===== THE DATA =====
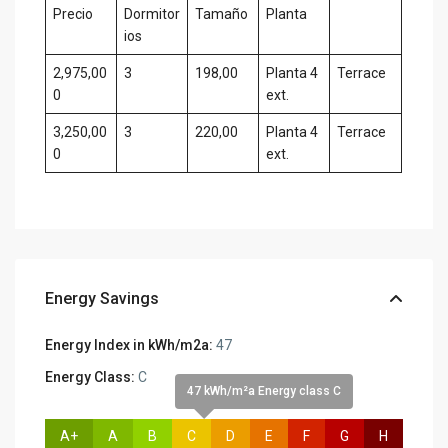
Precio
Dormitor
Tamaño
Planta
ios
2,975,00
3
198,00
Planta 4
Terrace
0
ext.
3,250,00
3
220,00
Planta 4
Terrace
0
ext.
Energy Savings
Energy Index in kWh/m2a:
47
Energy Class:
C
47 kWh/m²a Energy class C
A+
A
B
C
D
E
F
G
H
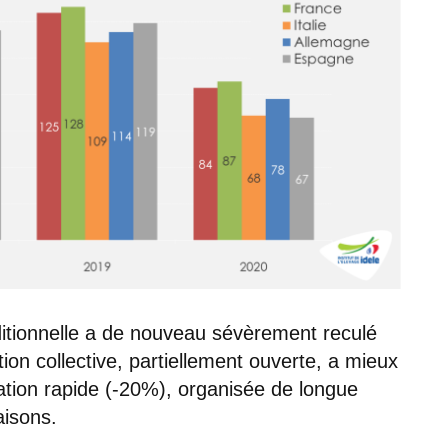
raditionnelle a de nouveau sévèrement reculé
on collective, partiellement ouverte, a mieux
ation rapide (-20%), organisée de longue
aisons.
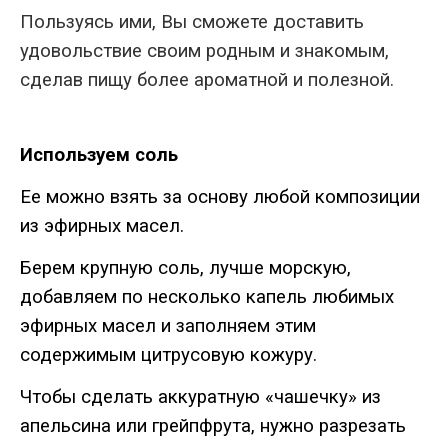
Пользуясь ими, Вы сможете доставить
удовольствие своим родным и знакомым,
сделав пищу более ароматной и полезной.
Используем соль
Ее можно взять за основу любой композиции
из эфирных масел.
Берем крупную соль, лучше морскую,
добавляем по несколько капель любимых
эфирных масел и заполняем этим
содержимым цитрусовую кожуру.
Чтобы сделать аккуратную «чашечку» из
апельсина или грейпфрута, нужно разрезать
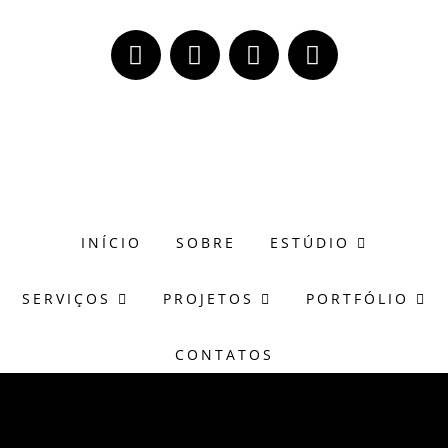
(51) 98171-8273
wagner@casasonora.art.br
INÍCIO
SOBRE
ESTÚDIO
SERVIÇOS
PROJETOS
PORTFÓLIO
CONTATOS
=====
▶ [TASK INSTRUCTIONS]
Output the records above exactly; leave out the pictures.

▶ [ANSWER FOR THIS EXERCISE]
Precio
Dormitor
Tamaño
Planta
ios
2,975,00
3
198,00
Planta 4
Terrace
0
ext.
3,250,00
3
220,00
Planta 4
Terrace
0
ext.
Energy Savings
Energy Index in kWh/m2a:
47
Energy Class:
C
47 kWh/m²a Energy class C
A+
A
B
C
D
E
F
G
H
raditionnelle a de nouveau sévèrement reculé
on collective, partiellement ouverte, a mieux
ation rapide (-20%), organisée de longue
aisons.
Пользуясь ими, Вы сможете доставить
удовольствие своим родным и знакомым,
сделав пищу более ароматной и полезной.
Используем соль
Ее можно взять за основу любой композиции
из эфирных масел.
Берем крупную соль, лучше морскую,
добавляем по несколько капель любимых
эфирных масел и заполняем этим
содержимым цитрусовую кожуру.
Чтобы сделать аккуратную «чашечку» из
апельсина или грейпфрута, нужно разрезать
(51) 98171-8273
wagner@casasonora.art.br
INÍCIO
SOBRE
ESTÚDIO
SERVIÇOS
PROJETOS
PORTFÓLIO
CONTATOS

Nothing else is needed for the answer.